Perpetual optimism is a force multiplier, according to Colin Powell’s 13 rules of leadership, and the late US Secretary of State’s insights lived on at the 10th Global Corporate Venturing Symposium in London.
The event brought together hundreds of the world’s best investors, who shared their unique insights about the innovations they see and how the professional development of the corporate venturing community is creating a factory-like system to incubate, accelerate, invest and partner to scale up opportunities.
In his keynote speech at the symposium, Dominique Mégret, head of Swisscom Ventures, the corporate venturing unit of Switzerland-based telecoms operator Swisscom, said that even relatively small companies and countries can succeed if they target “very ambitious and inspiring projects, the moonshots”.
Many innovative ideas are being formed, often as spinouts or startups from student and faculty at universities, then developed and funded using some of the $22 trillion of cash on company books.
But there are two main threats facing the community.
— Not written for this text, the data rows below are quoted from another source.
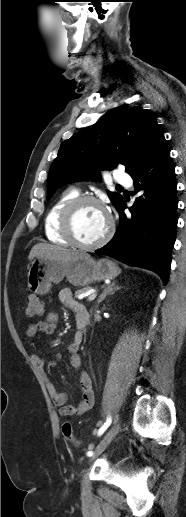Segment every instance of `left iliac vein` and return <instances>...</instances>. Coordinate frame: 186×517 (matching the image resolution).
I'll return each mask as SVG.
<instances>
[{"label":"left iliac vein","instance_id":"obj_1","mask_svg":"<svg viewBox=\"0 0 186 517\" xmlns=\"http://www.w3.org/2000/svg\"><path fill=\"white\" fill-rule=\"evenodd\" d=\"M121 429L120 423L115 422V424L108 430L103 439L98 444L95 453L90 457V461L94 460L98 455H100L110 444V442L114 439V437L119 433Z\"/></svg>","mask_w":186,"mask_h":517}]
</instances>
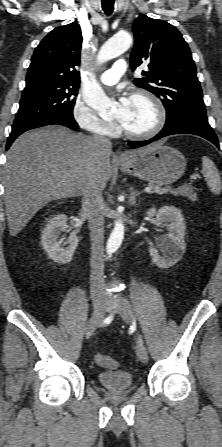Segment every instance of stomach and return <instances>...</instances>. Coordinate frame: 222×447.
<instances>
[{
  "instance_id": "stomach-1",
  "label": "stomach",
  "mask_w": 222,
  "mask_h": 447,
  "mask_svg": "<svg viewBox=\"0 0 222 447\" xmlns=\"http://www.w3.org/2000/svg\"><path fill=\"white\" fill-rule=\"evenodd\" d=\"M121 170L152 184L167 185L179 179L186 168L183 154L169 146L152 144L118 161Z\"/></svg>"
}]
</instances>
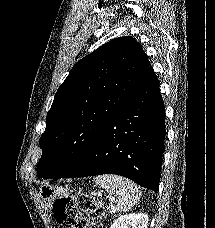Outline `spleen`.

First, as Kaloyan Andonov, head of GCV Analytics, noted in his keynote speech, there has been a record number – more than 1,000 – corporations doing their first CVC deal through the pandemic.
Diluting professionalism
This massive increase in new units risks diluting the growing reputation for professionalism and competence in the corporate venturing community during the past decade.
Greater experience of investing and the GCV Institute, which trains business units and management on how to land the value of corporate venturing and go beyond venture investing into business development, have reaped enormous rewards for the committed. But a large wave of inexperienced CVCs risks entrepreneurs being unsure whom to trust and with other venture investors leaping on the opportunities there is a risk it could damage the entire sector, tarring everyone with the same brush of “dumb money”.
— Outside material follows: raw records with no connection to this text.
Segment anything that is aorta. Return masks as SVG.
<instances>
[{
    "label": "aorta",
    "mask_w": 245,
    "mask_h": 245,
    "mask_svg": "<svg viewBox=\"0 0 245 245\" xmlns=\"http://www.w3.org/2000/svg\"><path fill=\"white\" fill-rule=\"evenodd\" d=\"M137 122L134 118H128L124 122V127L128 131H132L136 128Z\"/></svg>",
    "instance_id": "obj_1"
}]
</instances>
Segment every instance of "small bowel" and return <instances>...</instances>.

This leads to the second concern: the mindshare that good CVCs have with the best entrepreneurs is weakening, as capital flows towards them from multiple directions.
When tracking CVC deal volumes and values against the broader venture data recorded by Pitchbook, there is a clear decline in the percentage of total money in rounds that now include at least one corporate over the past three to four years.
The scale-up in the venture ecosystem in the 2010s – to about $1.37 trillion according to Pitchbook – was primarily because corporations were involved in up to 75% of all rounds by deal value in the latter part of the decade, according to GCV analysis.
Corporations scaled up and professionalised the industry, with China-based Tencent investing almost all its free cashflow of about $10bn per year in CVC deals, according to managing partner Jeffrey Li and hence building up at least 160 unicorn portfolio companies. SoftBank’s ability to raise almost $100bn for its first Vision Fund showed venture was scalable and no longer a cottage industry for lifestyle-focused dilettantes.
Now, other types of professional investors see the opportunities to invest more and faster. Tiger Global Management has reportedly attracted $8.8bn in the first close of its biggest venture fund on record, according to Bloomberg. The fundraising brings Tiger’s assets to about $95bn, up from $28bn in 2018.
Data from Silicon Valley Bank in its state of the markets report at the GCV Symposium indicates about half of all money going into rounds now includes the biggest hedge funds and VCs, such as Accel, Coatue and Tiger and massively scaling up all round sizes. Sequoia’s public fund move to create an evergreen model promises even more money into the ecosystem.
This pressure is forcing out earlier investors, such as corporations ahead of initial public offerings, while valuation increases for private and recently public companies, such as 23&Me or Rivian, are such that they can no longer be afforded by corporations, according to Bayer’s Marianne De Backer in her fireside chat at the GCV Symposium.
This encourages CVCs to invest earlier or try venture building to develop opportunities – a riskier proposition and harder to develop partnerships with business units or certainty around strategic fit. These deals can be successful, but they can also take decades to play out and if disruption or a downturn hits, then the pipeline of returns can look barren.
Long-term investing
But investing and building teams for the longer-term surely pays off and this is where optimism could be warranted.
GCV has run some numbers for its second book, Transformative Innovation, co-authored by Christine Gulbranson, venture capitalist and former CEO of Sergey Brin’s family office, as well as ex-chief innovation officer at the University of California System.
It shows how over 20 years there is a marked correlation with CVC as an indicator of innovation for the corporation. Those that fail to retain or support exceptional corporate venturing talent are likely to struggle.
And their shareholders will take notice. BlackRock, the world’s largest shareholder in public companies, described how even its CEO, Larry Fink, has started to take CEOs to task for their failures.
The past quarter of a century has seen a failure of these institutional investors to recognise that companies paying back more in buybacks and dividends to current shareholders has been denuding these businesses of the armour needed to fit the ‘innovation wars’.
If this changes and more flows to innovation, then corporate venturing should do well and be supported. But it will only happen if the industry continues to invest as much internally on its professional development and benchmarks itself rigorously to communicate with management and entrepreneurs how and why they add value and are competent.